Her first impulse was to run for the bug spray and douse the little shits with streams of lethal insecticide. Just as she turned to head inside for the garden products pantry, she stopped and turned to look back at the plants. Then, she looked at her fingers, puffy and twitching with power. It felt as if a surge of blood had just fattened them.
Dr. Sproot laughed. She lifted her arms, and pointed her fingers out and up toward the sky. Then, she thought incredibly evil thoughts, and wiggled them. Halfway expecting lightning bolts to shoot out of her fingertips toward the little cumulus cloud that was chugging away overhead, she was disappointed to see that nothing was happening. Ah, well, she thought, my powers are limited. But just strong enough to do the job at hand.
“It’s time to show those Fremonts who’s boss in this burg!” she shouted at the thousands of insects that were in the final stages of laying waste to her bed of coreopsis, salvia, and hollyhock. “Destroy! Destroy! Destroy! Ha-ha! Ha-ha!”
26
Fairy Tales
Marta Poppendauber was cutting some brown-and-orange tiger lilies to be placed in a vase on her dining table when she sensed something strange. It was if all plant suspiration had stopped. Not gradually. Suddenly.

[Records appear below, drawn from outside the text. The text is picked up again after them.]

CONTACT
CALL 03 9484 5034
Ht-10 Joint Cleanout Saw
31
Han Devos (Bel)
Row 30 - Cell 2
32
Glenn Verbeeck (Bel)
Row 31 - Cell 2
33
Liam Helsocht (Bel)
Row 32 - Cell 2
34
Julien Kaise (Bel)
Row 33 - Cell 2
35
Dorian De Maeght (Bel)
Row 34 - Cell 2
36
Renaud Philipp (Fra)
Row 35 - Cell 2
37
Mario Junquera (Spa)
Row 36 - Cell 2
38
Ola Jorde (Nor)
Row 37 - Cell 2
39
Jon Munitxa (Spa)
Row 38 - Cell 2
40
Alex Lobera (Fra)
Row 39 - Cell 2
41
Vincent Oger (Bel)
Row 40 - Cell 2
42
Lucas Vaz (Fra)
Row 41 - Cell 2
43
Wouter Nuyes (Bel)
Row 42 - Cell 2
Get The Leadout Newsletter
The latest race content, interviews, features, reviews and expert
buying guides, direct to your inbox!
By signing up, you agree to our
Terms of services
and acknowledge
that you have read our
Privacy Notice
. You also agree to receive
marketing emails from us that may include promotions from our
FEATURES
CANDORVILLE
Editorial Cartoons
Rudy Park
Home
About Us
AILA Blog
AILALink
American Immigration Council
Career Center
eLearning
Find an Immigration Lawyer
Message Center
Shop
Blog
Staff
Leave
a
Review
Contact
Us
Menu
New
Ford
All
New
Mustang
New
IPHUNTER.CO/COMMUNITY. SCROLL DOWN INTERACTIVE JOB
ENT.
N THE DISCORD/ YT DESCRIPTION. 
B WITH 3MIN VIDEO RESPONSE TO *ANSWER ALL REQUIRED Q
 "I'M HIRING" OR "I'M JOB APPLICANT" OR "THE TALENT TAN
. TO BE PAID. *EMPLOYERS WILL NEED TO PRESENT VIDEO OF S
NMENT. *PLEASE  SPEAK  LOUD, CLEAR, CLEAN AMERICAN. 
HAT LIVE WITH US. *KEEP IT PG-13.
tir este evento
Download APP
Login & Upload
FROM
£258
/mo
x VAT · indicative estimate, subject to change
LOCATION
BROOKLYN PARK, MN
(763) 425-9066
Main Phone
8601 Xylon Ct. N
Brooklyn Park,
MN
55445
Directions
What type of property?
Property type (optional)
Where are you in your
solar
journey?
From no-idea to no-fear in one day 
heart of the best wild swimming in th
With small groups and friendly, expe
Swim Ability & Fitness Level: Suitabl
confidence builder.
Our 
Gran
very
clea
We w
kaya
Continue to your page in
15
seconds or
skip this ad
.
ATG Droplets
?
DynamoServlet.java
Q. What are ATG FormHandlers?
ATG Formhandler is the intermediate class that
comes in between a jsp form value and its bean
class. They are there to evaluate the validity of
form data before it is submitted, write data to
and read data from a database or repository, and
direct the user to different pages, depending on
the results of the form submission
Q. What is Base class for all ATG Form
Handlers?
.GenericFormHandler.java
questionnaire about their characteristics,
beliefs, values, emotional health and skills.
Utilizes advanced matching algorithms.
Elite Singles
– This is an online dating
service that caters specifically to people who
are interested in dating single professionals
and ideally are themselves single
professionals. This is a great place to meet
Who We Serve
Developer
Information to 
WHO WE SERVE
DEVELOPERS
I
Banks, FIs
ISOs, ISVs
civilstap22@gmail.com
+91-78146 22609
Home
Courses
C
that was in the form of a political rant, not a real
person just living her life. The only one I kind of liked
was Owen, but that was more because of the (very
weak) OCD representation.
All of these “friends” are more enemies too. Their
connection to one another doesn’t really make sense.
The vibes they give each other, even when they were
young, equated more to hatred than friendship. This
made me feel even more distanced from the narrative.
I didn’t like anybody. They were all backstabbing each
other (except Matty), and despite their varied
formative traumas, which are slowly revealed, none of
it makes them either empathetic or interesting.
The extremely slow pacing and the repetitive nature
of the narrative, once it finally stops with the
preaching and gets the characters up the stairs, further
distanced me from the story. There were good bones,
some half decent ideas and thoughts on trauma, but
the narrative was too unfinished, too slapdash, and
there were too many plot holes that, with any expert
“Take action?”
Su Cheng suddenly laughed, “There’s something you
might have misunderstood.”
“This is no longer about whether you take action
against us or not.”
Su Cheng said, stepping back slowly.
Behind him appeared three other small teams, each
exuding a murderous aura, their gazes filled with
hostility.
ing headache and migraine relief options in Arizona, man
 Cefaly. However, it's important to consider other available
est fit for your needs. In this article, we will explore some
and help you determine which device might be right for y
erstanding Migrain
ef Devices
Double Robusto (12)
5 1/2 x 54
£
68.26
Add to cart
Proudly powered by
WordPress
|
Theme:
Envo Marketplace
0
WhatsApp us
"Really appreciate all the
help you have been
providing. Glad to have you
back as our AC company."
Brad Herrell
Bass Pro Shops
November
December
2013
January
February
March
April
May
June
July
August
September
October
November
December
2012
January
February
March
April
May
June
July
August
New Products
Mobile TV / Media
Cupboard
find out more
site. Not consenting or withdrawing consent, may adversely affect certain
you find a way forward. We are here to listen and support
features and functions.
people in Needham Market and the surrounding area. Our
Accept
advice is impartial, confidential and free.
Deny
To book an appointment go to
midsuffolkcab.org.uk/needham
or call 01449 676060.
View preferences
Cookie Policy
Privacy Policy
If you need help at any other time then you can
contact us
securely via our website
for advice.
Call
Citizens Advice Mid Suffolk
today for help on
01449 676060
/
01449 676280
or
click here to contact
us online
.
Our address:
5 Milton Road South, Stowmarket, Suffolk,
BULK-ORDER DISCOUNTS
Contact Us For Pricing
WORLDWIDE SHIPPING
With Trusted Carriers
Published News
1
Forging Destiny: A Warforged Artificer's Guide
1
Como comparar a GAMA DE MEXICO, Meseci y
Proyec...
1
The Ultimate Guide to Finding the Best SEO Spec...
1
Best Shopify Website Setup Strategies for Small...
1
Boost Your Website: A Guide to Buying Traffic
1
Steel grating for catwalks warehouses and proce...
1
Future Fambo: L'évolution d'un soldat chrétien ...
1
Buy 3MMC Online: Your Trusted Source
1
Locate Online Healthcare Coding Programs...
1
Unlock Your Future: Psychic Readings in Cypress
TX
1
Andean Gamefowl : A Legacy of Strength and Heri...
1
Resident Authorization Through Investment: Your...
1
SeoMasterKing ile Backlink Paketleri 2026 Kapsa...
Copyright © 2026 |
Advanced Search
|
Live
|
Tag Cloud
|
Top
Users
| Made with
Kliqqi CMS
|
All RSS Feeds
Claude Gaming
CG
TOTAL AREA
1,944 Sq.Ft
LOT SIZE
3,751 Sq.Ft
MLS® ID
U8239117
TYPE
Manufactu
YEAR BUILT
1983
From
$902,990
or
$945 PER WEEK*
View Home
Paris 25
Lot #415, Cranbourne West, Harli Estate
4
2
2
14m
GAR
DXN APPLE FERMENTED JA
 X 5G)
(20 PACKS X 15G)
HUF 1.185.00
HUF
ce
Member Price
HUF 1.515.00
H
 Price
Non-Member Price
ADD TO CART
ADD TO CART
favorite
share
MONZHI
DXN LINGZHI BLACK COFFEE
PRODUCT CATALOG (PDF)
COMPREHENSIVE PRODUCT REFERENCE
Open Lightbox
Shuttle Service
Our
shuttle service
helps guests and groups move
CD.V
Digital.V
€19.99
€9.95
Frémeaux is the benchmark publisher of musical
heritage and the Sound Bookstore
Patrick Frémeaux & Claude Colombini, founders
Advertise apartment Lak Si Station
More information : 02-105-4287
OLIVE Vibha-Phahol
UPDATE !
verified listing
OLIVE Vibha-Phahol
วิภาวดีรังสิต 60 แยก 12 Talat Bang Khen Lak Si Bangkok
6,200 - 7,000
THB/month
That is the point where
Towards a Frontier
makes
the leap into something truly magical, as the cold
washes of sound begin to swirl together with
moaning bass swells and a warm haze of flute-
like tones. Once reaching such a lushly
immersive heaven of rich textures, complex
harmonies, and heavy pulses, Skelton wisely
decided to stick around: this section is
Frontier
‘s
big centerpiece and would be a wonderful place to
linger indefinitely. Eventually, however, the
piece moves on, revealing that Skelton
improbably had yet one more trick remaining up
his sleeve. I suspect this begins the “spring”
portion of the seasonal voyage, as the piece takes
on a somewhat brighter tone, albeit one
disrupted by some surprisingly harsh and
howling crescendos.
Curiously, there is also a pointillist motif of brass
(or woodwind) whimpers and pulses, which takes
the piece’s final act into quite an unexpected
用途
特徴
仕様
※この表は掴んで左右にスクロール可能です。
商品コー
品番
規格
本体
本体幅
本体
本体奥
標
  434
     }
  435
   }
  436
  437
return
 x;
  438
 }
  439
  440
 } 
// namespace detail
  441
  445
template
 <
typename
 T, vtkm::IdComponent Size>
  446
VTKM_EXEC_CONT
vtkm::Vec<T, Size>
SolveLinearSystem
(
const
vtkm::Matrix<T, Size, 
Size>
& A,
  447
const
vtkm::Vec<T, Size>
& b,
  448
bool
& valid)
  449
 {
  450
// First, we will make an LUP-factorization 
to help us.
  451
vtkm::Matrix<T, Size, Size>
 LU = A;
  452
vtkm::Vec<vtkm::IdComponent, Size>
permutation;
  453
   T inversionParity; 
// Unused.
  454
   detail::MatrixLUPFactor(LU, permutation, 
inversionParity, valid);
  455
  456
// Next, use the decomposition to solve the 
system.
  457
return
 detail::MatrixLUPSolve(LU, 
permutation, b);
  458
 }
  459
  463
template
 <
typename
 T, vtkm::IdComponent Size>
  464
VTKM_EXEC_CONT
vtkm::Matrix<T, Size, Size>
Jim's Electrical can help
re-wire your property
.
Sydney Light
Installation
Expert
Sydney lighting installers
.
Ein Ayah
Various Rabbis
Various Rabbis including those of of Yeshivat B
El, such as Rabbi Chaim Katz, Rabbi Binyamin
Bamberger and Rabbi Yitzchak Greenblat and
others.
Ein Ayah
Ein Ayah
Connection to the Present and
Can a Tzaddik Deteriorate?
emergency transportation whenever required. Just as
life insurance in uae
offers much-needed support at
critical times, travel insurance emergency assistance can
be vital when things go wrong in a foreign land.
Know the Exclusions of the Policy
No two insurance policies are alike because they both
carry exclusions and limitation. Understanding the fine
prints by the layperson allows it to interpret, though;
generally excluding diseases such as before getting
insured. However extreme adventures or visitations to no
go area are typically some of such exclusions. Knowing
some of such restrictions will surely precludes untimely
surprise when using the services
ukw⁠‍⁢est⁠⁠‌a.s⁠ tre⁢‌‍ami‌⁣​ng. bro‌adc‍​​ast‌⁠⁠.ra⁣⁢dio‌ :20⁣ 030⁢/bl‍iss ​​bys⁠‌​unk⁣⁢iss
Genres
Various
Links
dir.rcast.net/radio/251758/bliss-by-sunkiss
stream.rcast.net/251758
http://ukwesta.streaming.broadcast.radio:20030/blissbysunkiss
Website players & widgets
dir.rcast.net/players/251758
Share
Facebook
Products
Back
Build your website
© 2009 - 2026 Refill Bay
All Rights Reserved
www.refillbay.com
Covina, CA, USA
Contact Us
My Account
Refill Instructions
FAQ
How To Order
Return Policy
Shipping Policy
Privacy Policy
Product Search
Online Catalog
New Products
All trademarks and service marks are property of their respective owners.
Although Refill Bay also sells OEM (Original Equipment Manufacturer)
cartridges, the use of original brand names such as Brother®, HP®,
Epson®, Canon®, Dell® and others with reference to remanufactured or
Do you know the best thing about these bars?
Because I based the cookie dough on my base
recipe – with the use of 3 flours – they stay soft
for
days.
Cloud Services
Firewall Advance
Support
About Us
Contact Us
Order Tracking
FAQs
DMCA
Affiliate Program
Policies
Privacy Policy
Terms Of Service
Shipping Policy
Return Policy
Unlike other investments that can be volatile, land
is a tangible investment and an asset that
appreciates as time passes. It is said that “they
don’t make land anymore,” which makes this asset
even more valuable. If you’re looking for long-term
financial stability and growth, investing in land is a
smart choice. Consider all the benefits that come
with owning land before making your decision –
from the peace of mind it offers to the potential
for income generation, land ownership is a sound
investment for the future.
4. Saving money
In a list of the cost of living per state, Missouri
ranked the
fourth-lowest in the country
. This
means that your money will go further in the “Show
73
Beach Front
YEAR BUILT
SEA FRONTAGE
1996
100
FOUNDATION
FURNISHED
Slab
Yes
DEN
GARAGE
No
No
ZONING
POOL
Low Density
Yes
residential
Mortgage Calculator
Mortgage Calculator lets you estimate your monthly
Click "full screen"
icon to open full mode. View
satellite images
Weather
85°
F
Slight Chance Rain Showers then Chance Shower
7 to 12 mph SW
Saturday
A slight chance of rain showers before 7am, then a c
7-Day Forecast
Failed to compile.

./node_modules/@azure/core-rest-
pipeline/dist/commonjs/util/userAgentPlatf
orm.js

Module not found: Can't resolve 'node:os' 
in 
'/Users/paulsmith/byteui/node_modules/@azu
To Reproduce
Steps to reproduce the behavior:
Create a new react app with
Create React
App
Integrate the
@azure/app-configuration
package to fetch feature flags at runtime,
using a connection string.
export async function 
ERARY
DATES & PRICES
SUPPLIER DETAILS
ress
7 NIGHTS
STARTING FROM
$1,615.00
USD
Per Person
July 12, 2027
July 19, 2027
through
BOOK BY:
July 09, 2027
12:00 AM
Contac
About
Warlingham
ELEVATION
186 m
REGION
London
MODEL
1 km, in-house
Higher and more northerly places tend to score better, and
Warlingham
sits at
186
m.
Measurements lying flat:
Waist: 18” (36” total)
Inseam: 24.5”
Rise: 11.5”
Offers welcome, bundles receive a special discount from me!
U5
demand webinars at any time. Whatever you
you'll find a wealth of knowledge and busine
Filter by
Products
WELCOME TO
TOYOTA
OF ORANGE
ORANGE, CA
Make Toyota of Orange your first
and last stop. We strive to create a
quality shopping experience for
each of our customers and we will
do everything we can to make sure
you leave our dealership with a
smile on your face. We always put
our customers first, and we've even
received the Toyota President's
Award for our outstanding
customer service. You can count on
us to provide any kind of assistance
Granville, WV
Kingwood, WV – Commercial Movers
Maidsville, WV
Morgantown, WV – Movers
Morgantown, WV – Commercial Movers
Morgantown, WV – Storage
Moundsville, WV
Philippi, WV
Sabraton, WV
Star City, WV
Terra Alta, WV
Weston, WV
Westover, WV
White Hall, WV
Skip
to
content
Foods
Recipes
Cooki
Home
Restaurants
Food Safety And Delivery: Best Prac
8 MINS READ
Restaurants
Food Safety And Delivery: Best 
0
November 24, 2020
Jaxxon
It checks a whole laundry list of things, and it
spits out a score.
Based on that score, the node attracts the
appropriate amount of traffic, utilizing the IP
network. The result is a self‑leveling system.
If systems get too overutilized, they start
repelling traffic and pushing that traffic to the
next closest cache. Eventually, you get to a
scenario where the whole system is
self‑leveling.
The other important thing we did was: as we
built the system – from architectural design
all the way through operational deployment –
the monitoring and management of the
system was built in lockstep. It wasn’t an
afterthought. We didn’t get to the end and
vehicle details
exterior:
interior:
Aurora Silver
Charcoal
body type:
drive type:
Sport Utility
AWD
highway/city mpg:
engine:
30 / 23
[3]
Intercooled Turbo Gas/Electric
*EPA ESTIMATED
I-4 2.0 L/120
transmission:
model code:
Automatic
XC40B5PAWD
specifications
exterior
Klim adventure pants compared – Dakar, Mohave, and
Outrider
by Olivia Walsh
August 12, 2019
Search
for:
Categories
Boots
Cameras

Is this some kind of weird dormancy? she wondered. Then came a disturbance she could readily recognize: the sound of footsteps treading the redbrick pathway that threaded its way through her gardens. And here came her visitor, stepping briskly from behind the spirea bushes. Why, it was Edith Merton! Marta dropped her hand clippers clattering onto the brick walkway. What could Edith Merton possibly want of me? she thought. I really don’t want anything to do with her.
Edith approached Marta meekly, but out of breath and obviously in a panic about something.
“Why, Edith, so interesting to see you! Is there something I can do for you?”
“Marta, please help! Please!”
Marta was dumbfounded. Wh
at could she possibly do to help a gardening witch?
“Calm down, please, Edith. What’s happened?”
“Dr. Sproot’s on the warpath again!”
Edith paused, heaving for breath. She had run all the way from her home three blocks away, Felix and their son, Merlin, having taken the family cars to a convenience store and beer bong contest, respectively. “Fremonts. She’s going to wreck the Fremonts again. I had to teach her. No choice.”
Marta frowned.
“This does sound desperate. Well, come inside, Edith, and we’ll have some tea, and you can tell me all about it. No sense in running around half-cocked.”
It was a clear night illuminated by a full moon. That, Dr. Sproot had been lead to believe, wasn’t the best time for casting spells. It had something to do with spirits not favoring placid conditions and being more apt to awaken when the weather was really crappy. And, in fact, the weather forecast had called for a 60-percent chance of thunderstorms, the best such opportunity for a week.
Dr. Sproot fumed about the blown forecast. If it messed up her spells she’d sue, that’s what she’d do.
But at least I can see what I’m doing, she figured, which is a pretty good trade-off. So, here she was in the wee hours, mucking around the Fremonts’ property and preparing to wreak havoc among their gardens. Just like old times.
There were some welcome differences between this time and that night last July. For one thing, there was no torrential downpour. For another, she wasn’t carrying sharp-edged tools, or wearing a gas mask to protect herself from the hallucinogenic fumes of the angel’s trumpets, which, this time, would be far enough away from her field of endeavor to pose little danger. For yet another, she was starting in the front yard. The fact that she was working the front yard this year posed more of a risk, as she would be visible, albeit as a shadowy form, to anyone driving by on Sumac. It was a risk she was willing to take. Besides, she would be mostly hunched over, keeping close to the ground, for the task at hand.